DATED 11 JANUARY 2006
DATED 11 JANUARY 2006
(1) | |||||
(as Company) | |||||
(2) | ZAO COMCOR-TV | ||||
(as Borrower) | |||||
(3) | COLUMBUS NOVA DF LIMITED | ||||
(as Original Lender) | |||||
(4) | COLUMBUS NOVA DF LIMITED | ||||
(as Agent and Security Agent) | |||||
(5) | OTHERS (as referred to herein) | ||||
__________________________________________
AMENDMENT AGREEMENT No 2
TO $28,500,000 FACILITY AGREEMENT
DATED 26 AUGUST 2004
__________________________________________
402410.10-London Server 1A
MSW - Draft March 1, 2005 - 12:05 PM
THIS AGREEMENT is made the eleventh day of January 2006.
BETWEEN:
(1)
Moscow Cablecom Corp., a company incorporated under the laws of the State of Delaware (the "Company");
(2)
ZAO Comcor-TV, a company incorporated under the laws of the Russian Federation (the "Borrower");
(3)
The Subsidiaries of the Company listed in Part I of Schedule 1 of the Loan Agreement (as defined below) as guarantors (together with the Company, the "Guarantors");
(4 )
Columbus Nova DF Limited, a company incorporated under the laws of Cyprus (the "Original Lender");
(5)
Columbus Nova DF Limited, as agent of the other Finance Parties (the "Agent"); and
(6)
Columbus Nova DF Limited as security agent of the other Finance Parties (the "Security Agent"),
(collectively the "Parties")
WHEREAS:
(A)
The Parties entered into a $28,500,000 Facility Agreement on the 26 August 2005 (as amended and supplemented from time to time, the "Loan Agreement")
(B)
The parties have agreed to amend the Loan Agreement on the terms set out below.

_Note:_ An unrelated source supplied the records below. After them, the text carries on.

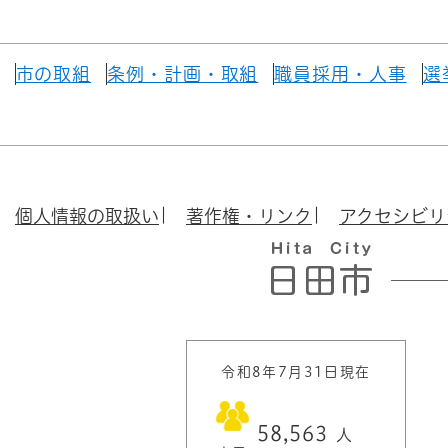
市の取組
条例・計画・取組
職員採用・人事
選
個人情報の取扱い
著作権・リンク
アクセシビリ
令和8年7月31日現在
58,563
人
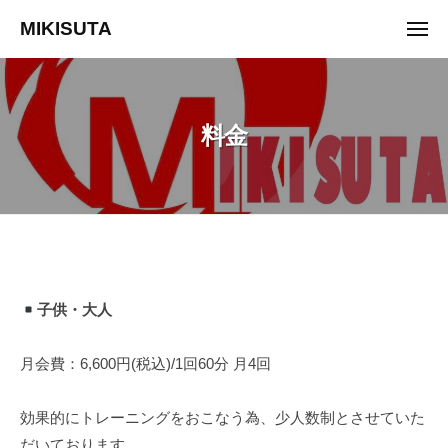
ュ
コ
ー
MIKISUTA
メ
ン
ニ
v
ュ
テ
ー
i
ン
s
ツ
料金
i
へ
o
ス
n
キ
t
ッ
r
プ
a
料
i
n
子供・大人
金
i
n
2026
月会費：6,600円(税込)/1回60分 月4回
g
年
5
効果的にトレーニングをおこなう為、少人数制とさせていた
月
だいております。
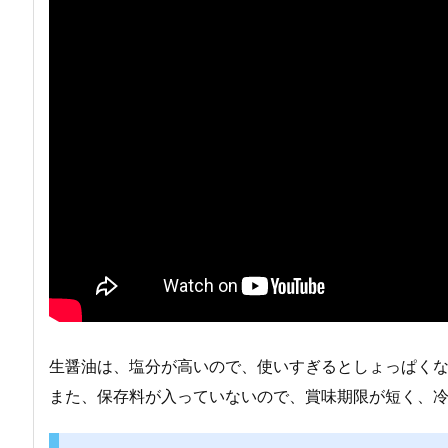
生醤油は、塩分が高いので、使いすぎるとしょっぱく
また、保存料が入っていないので、賞味期限が短く、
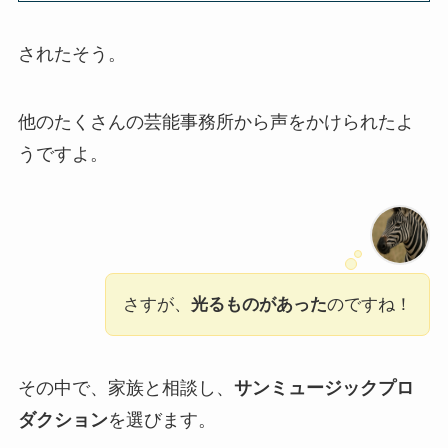
されたそう。
他のたくさんの芸能事務所から声をかけられたよ
うですよ。
さすが、
光るものがあった
のですね！
その中で、家族と相談し、
サンミュージックプロ
ダクション
を選びます。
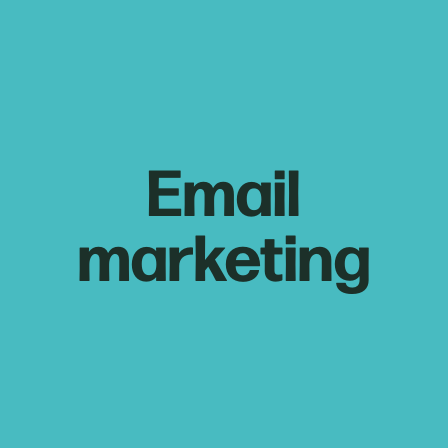
Email
marketing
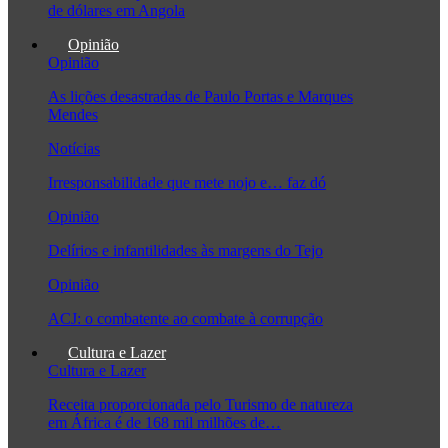
de dólares em Angola
Opinião
Opinião
As lições desastradas de Paulo Portas e Marques
Mendes
Notícias
Irresponsabilidade que mete nojo e… faz dó
Opinião
Delírios e infantilidades às margens do Tejo
Opinião
ACJ: o combatente ao combate à corrupção
Cultura e Lazer
Cultura e Lazer
Receita proporcionada pelo Turismo de natureza
em África é de 168 mil milhões de…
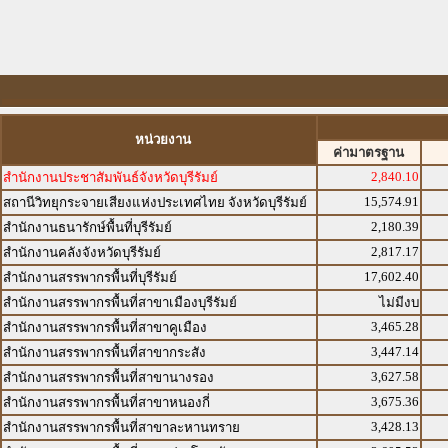
หน่วยงาน
ค่ามาตรฐาน
2,840.10
สำนักงานประชาสัมพันธ์จังหวัดบุรีรัมย์
15,574.91
สถานีวิทยุกระจายเสียงแห่งประเทศไทย จังหวัดบุรีรัมย์
2,180.39
สำนักงานธนารักษ์พื้นที่บุรีรัมย์
2,817.17
สำนักงานคลังจังหวัดบุรีรัมย์
17,602.40
สำนักงานสรรพากรพื้นที่บุรีรัมย์
สำนักงานสรรพากรพื้นที่สาขาเมืองบุรีรัมย์
ไม่มีงบ
3,465.28
สำนักงานสรรพากรพื้นที่สาขาคูเมือง
3,447.14
สำนักงานสรรพากรพื้นที่สาขากระสัง
3,627.58
สำนักงานสรรพากรพื้นที่สาขานางรอง
3,675.36
สำนักงานสรรพากรพื้นที่สาขาหนองกี่
3,428.13
สำนักงานสรรพากรพื้นที่สาขาละหานทราย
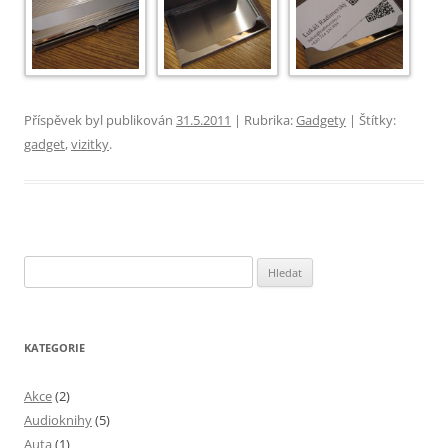
Příspěvek byl publikován
31.5.2011
| Rubrika:
Gadgety
| Štítky:
gadget
,
vizitky
.
Vyhledávání
KATEGORIE
Akce
(2)
Audioknihy
(5)
Auta
(1)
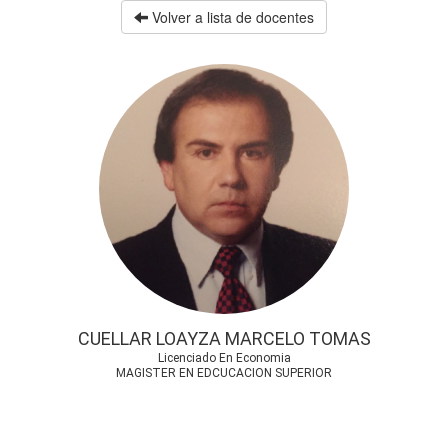
Volver a lista de docentes
CUELLAR LOAYZA MARCELO TOMAS
Licenciado En Economia
MAGISTER EN EDCUCACION SUPERIOR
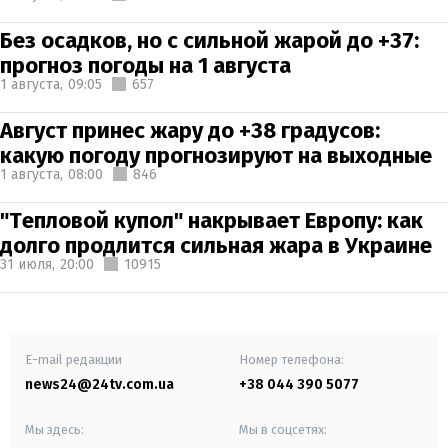
Без осадков, но с сильной жарой до +37:
прогноз погоды на 1 августа
1 августа,
09:05
657
Август принес жару до +38 градусов:
какую погоду прогнозируют на выходные
1 августа,
08:00
846
"Тепловой купол" накрывает Европу: как
долго продлится сильная жара в Украине
31 июля,
20:00
10915
E-mail редакции
Номер телефона:
news24@24tv.com.ua
+38 044 390 5077
Мы здесь:
Мы в соцсетях:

NOW IT IS HEREBY AGREED as follows:
1.
DEFINITIONS AND INTERPRETATION
1.1
Capitalised terms used and not otherwise defined herein shall have the respective meanings set forth in the Loan Agreement.
1.2
"Effective Date" means the date on which the Original Lender has notified the Company in writing that it has received in form and substance satisfactory to the Original Lender appropriate corporate authorizations of the Obligors party hereto authorizing the entry into and performance of this Agreement.
1.3
"Warrant Agreement" means the warrant agreement between the Company and Columbus Nova Investments VIII Ltd. dated 13 January 2005.
1.4
References to Clauses and Schedules herein are references to clauses in and schedules to the Loan Agreement. References to Sections herein are references to sections in this Agreement.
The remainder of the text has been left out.